Back in 2003, on an album in the series Under the Influence, the English singer presented the songs, one after another, laid out in a sort of CD confessional. From the Sundown Playboys making a Cajun party of 'Saturday Night Special' to the late German countertenor Klaus Nomi impersonating one of the great queens of the Baroque – Purcell’s Dido, abdicating from love and life on a funeral pyre.
Morrissey has mustered together quite a parade of downers on this album, and he justifies why he chose them in a sharply written eight-page essay.

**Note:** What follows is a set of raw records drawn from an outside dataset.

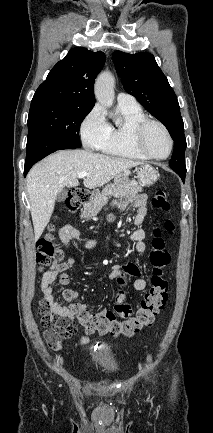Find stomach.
Masks as SVG:
<instances>
[{"label":"stomach","instance_id":"stomach-1","mask_svg":"<svg viewBox=\"0 0 213 433\" xmlns=\"http://www.w3.org/2000/svg\"><path fill=\"white\" fill-rule=\"evenodd\" d=\"M137 179L142 186L149 187L158 179V171L150 165H142L136 169Z\"/></svg>","mask_w":213,"mask_h":433}]
</instances>
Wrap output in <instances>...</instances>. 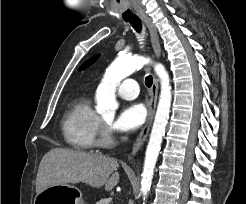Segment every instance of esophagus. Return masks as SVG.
<instances>
[{
	"mask_svg": "<svg viewBox=\"0 0 246 204\" xmlns=\"http://www.w3.org/2000/svg\"><path fill=\"white\" fill-rule=\"evenodd\" d=\"M142 19H143L144 23L146 24V26L149 30L151 45H152L154 55L156 58H159L160 54H161V46H160V41H159L157 29H156L154 23L151 21V19L148 16L143 15ZM157 97H158V80H157L156 76H153V84L151 87L147 120H146V123L143 126L141 132L139 133V135L135 141V144L132 148L131 158H133L138 153V151L140 150V148L142 147V145L146 141V138L148 136L149 130H150L152 122H153L156 104H157Z\"/></svg>",
	"mask_w": 246,
	"mask_h": 204,
	"instance_id": "1",
	"label": "esophagus"
}]
</instances>
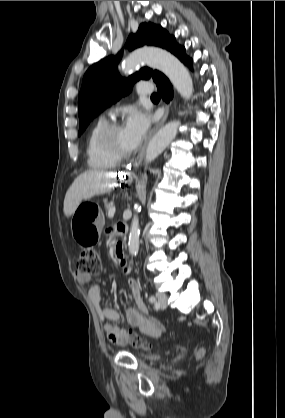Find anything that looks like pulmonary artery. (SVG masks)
<instances>
[{
  "label": "pulmonary artery",
  "instance_id": "obj_1",
  "mask_svg": "<svg viewBox=\"0 0 285 418\" xmlns=\"http://www.w3.org/2000/svg\"><path fill=\"white\" fill-rule=\"evenodd\" d=\"M152 90H153V87L151 85H145V84L138 85L136 89L138 95L150 94Z\"/></svg>",
  "mask_w": 285,
  "mask_h": 418
}]
</instances>
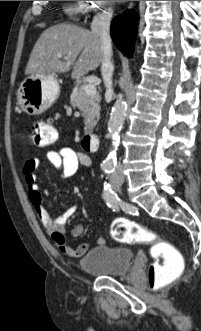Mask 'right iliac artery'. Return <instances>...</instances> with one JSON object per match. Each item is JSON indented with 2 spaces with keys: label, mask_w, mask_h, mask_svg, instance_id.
I'll use <instances>...</instances> for the list:
<instances>
[{
  "label": "right iliac artery",
  "mask_w": 201,
  "mask_h": 331,
  "mask_svg": "<svg viewBox=\"0 0 201 331\" xmlns=\"http://www.w3.org/2000/svg\"><path fill=\"white\" fill-rule=\"evenodd\" d=\"M114 171L112 167H107L105 169V172L107 175L111 174ZM103 199L107 203V205L113 209V211L118 210V205H119V199L114 193V191L111 189L110 184L105 183L104 186V191H103Z\"/></svg>",
  "instance_id": "obj_1"
}]
</instances>
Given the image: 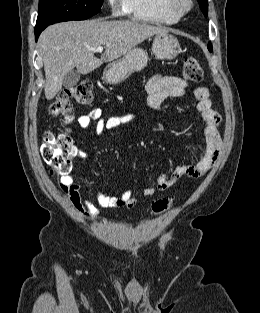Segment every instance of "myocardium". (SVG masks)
Returning <instances> with one entry per match:
<instances>
[{
  "label": "myocardium",
  "instance_id": "myocardium-1",
  "mask_svg": "<svg viewBox=\"0 0 260 313\" xmlns=\"http://www.w3.org/2000/svg\"><path fill=\"white\" fill-rule=\"evenodd\" d=\"M163 6L178 18L187 14L193 7L192 0H163Z\"/></svg>",
  "mask_w": 260,
  "mask_h": 313
}]
</instances>
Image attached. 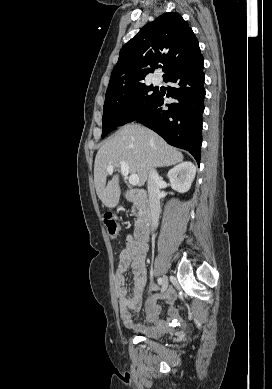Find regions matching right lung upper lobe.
I'll return each instance as SVG.
<instances>
[{
	"mask_svg": "<svg viewBox=\"0 0 272 389\" xmlns=\"http://www.w3.org/2000/svg\"><path fill=\"white\" fill-rule=\"evenodd\" d=\"M201 56L198 40L186 21L175 12L146 24L120 50L107 92L142 83L158 64L166 78Z\"/></svg>",
	"mask_w": 272,
	"mask_h": 389,
	"instance_id": "obj_1",
	"label": "right lung upper lobe"
}]
</instances>
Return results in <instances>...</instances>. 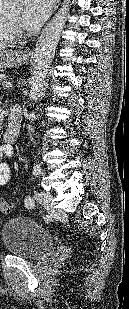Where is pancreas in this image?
I'll use <instances>...</instances> for the list:
<instances>
[{
	"mask_svg": "<svg viewBox=\"0 0 129 309\" xmlns=\"http://www.w3.org/2000/svg\"><path fill=\"white\" fill-rule=\"evenodd\" d=\"M6 80V76L2 73H0V84L2 81H5Z\"/></svg>",
	"mask_w": 129,
	"mask_h": 309,
	"instance_id": "obj_1",
	"label": "pancreas"
}]
</instances>
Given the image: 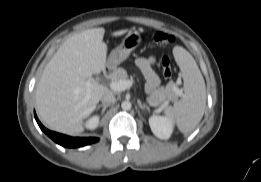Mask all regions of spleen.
Wrapping results in <instances>:
<instances>
[{"instance_id": "3e777b00", "label": "spleen", "mask_w": 261, "mask_h": 182, "mask_svg": "<svg viewBox=\"0 0 261 182\" xmlns=\"http://www.w3.org/2000/svg\"><path fill=\"white\" fill-rule=\"evenodd\" d=\"M173 55L184 80V94L181 100L165 109V115L176 122L182 133L187 134L196 128L204 115L205 81L196 61L186 49L176 46L173 49Z\"/></svg>"}]
</instances>
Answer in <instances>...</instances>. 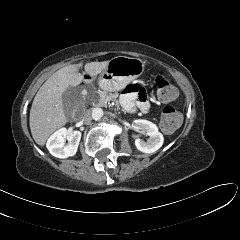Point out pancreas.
<instances>
[{
  "label": "pancreas",
  "instance_id": "cf45deb5",
  "mask_svg": "<svg viewBox=\"0 0 240 240\" xmlns=\"http://www.w3.org/2000/svg\"><path fill=\"white\" fill-rule=\"evenodd\" d=\"M96 95H97L98 99L93 102V105L99 106V107H106L108 105V101H109L108 93L105 91H97Z\"/></svg>",
  "mask_w": 240,
  "mask_h": 240
}]
</instances>
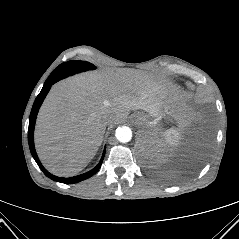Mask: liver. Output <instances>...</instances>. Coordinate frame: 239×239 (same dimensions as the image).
I'll return each instance as SVG.
<instances>
[{
  "instance_id": "liver-1",
  "label": "liver",
  "mask_w": 239,
  "mask_h": 239,
  "mask_svg": "<svg viewBox=\"0 0 239 239\" xmlns=\"http://www.w3.org/2000/svg\"><path fill=\"white\" fill-rule=\"evenodd\" d=\"M170 87L139 70L89 73L55 84L36 122L35 145L43 165L57 176H72L93 159L107 124L125 121L131 110L152 117L171 114L179 125L191 119L185 103L172 100ZM164 109V110H163ZM109 124V125H111Z\"/></svg>"
}]
</instances>
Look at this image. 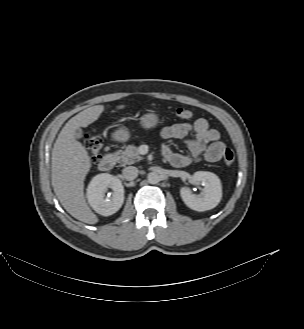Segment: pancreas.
<instances>
[{
  "label": "pancreas",
  "instance_id": "obj_1",
  "mask_svg": "<svg viewBox=\"0 0 304 329\" xmlns=\"http://www.w3.org/2000/svg\"><path fill=\"white\" fill-rule=\"evenodd\" d=\"M119 157V163L122 166L133 164L142 159L138 152V147L134 145H128L124 150H119L116 152Z\"/></svg>",
  "mask_w": 304,
  "mask_h": 329
}]
</instances>
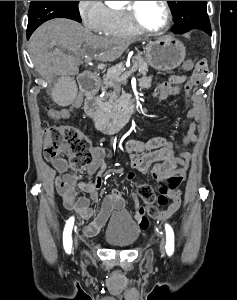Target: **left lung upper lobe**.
Returning <instances> with one entry per match:
<instances>
[{
  "instance_id": "5c2ea615",
  "label": "left lung upper lobe",
  "mask_w": 237,
  "mask_h": 300,
  "mask_svg": "<svg viewBox=\"0 0 237 300\" xmlns=\"http://www.w3.org/2000/svg\"><path fill=\"white\" fill-rule=\"evenodd\" d=\"M175 25L172 31L183 34L191 29H199L211 35V26L207 14L206 1H168Z\"/></svg>"
}]
</instances>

Predictably political, he reminds us that Klaus Nomi was an early bull’s eye for the AIDS machine gun, but he even sniffs out tragedy when English singer Diana Dors complains of having 'So Little Time' in an obscure 1966 single.
"The voice teeters with a knowing smile", Morrissey suggests with the purple streaming from his pen, "but the heart is on the gravel as she tells us so much more than what she literally says, a double-tier of sexual urgency".
Pulling this Morrissey album out of the stacks a few weeks ago has increased my admiration for the man’s curatorial nous and maybe this 2003 release played some part in his being chosen to curate London’s Meltdown Festival in the following year. Which he did, setting up a roster of artists from Sparks, Loudon Wainwright, Jane Birkin and Nancy Sinatra to Lypsinka, the celebrated American lip-synching drag artist who is one dynamic performer, as I can personally vouch for, having caught one of her shows in LA back in the 80s.
On the orchestral side, in a concert at the Southbank’s Festival Hall, Morrissey set up Gorecki’s 'Symphony of Sorrowful Songs' with Australian soprano Yvonne Kenny.
But then Morrissey himself made his name with sorrowful songs … in fact, downright depressing songs, both with his group, The Smiths and, later, as a solo artist.
Indeed, there’s a lot of them and 'You have killed me', from his 2006 album Ringleader of the Tormentors is just one. Launched with a nudging reference to the murdered gay Italian film director Pier Paolo Pasolini.
Morrissey’s last album, 2017’s Low in High School was a partial return to form after the extremely disappointing ramble of his previous outing, World Peace is none of your business.
The intervening three years had been well spent in terms of focusing his songwriting. But there’s still a doomy cloud hanging over its dozen songs, with titles such as 'I bury the living', 'Home is a Question Mark', and 'I wish you lonely'.
One of the most convincing numbers — and certainly the most subtle — is 'Jacky’s Only Happy When She’s Up On the Stage'.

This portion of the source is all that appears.